### Task brief
After removing every image, reproduce the data exactly as it appears.

### Records provided
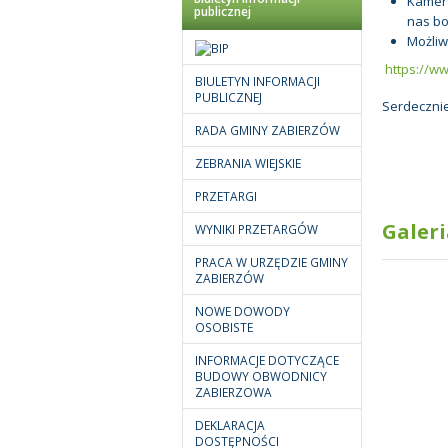
Kamera
publicznej
nas bo
Możliw
https://w
BIULETYN INFORMACJI
PUBLICZNEJ
Serdeczni
RADA GMINY ZABIERZÓW
ZEBRANIA WIEJSKIE
PRZETARGI
Galeri
WYNIKI PRZETARGÓW
PRACA W URZĘDZIE GMINY
ZABIERZÓW
NOWE DOWODY
OSOBISTE
INFORMACJE DOTYCZĄCE
BUDOWY OBWODNICY
ZABIERZOWA
DEKLARACJA
DOSTĘPNOŚCI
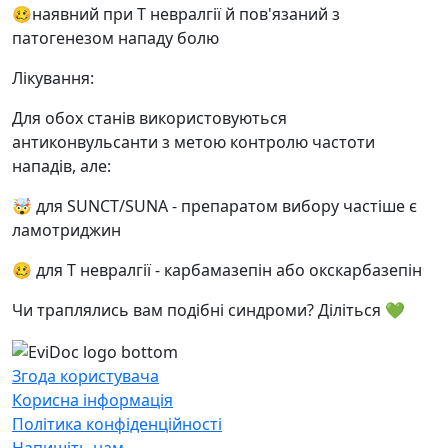
🥴наявний при Т невралгії й пов'язаний з
патогенезом нападу болю
Лікування:
Для обох станів використовуються
антиконвульсанти з метою контролю частоти
нападів, але:
🤯 для SUNCT/SUNA - препаратом вибору частіше є
ламотриджин
🥴 для Т невралгії - карбамазепін або окскарбазепін
Чи траплялись вам подібні синдроми? Діліться 💚
Згода користувача
Корисна інформація
Політика конфіденційності
Напишіть нам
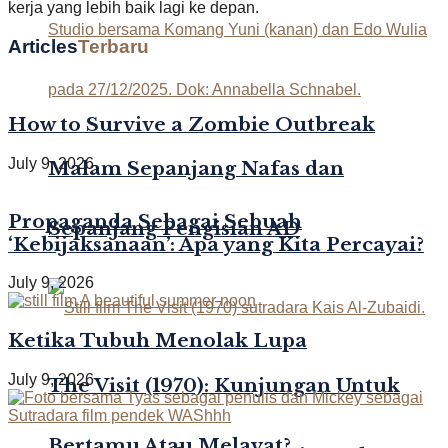
kerja yang lebih baik lagi ke depan.
Articles
Terbaru
How to Survive a Zombie Outbreak
July 9, 2026
Malam Sepanjang Nafas dan
Propaganda Sebagai Sebuah
Sepanjang Pengisian AD
‘Kebijaksanaan’: Apa yang Kita Percayai?
July 9, 2026
Ketika Tubuh Menolak Lupa
July 9, 2026
The Visit (1970): Kunjungan Untuk
Bertamu Atau Melayat?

### Response to this task
Kamera
publicznej
nas bo
Możliw
https://w
BIULETYN INFORMACJI
PUBLICZNEJ
Serdeczni
RADA GMINY ZABIERZÓW
ZEBRANIA WIEJSKIE
PRZETARGI
Galeri
WYNIKI PRZETARGÓW
PRACA W URZĘDZIE GMINY
ZABIERZÓW
NOWE DOWODY
OSOBISTE
INFORMACJE DOTYCZĄCE
BUDOWY OBWODNICY
ZABIERZOWA
DEKLARACJA
DOSTĘPNOŚCI
🥴наявний при Т невралгії й пов'язаний з
патогенезом нападу болю
Лікування:
Для обох станів використовуються
антиконвульсанти з метою контролю частоти
нападів, але:
🤯 для SUNCT/SUNA - препаратом вибору частіше є
ламотриджин
🥴 для Т невралгії - карбамазепін або окскарбазепін
Чи траплялись вам подібні синдроми? Діліться 💚
Згода користувача
Корисна інформація
Політика конфіденційності
Напишіть нам
kerja yang lebih baik lagi ke depan.
Articles
Terbaru
How to Survive a Zombie Outbreak
July 9, 2026
Malam Sepanjang Nafas dan
Propaganda Sebagai Sebuah
Sepanjang Pengisian AD
‘Kebijaksanaan’: Apa yang Kita Percayai?
July 9, 2026
Ketika Tubuh Menolak Lupa
July 9, 2026
The Visit (1970): Kunjungan Untuk
Bertamu Atau Melayat?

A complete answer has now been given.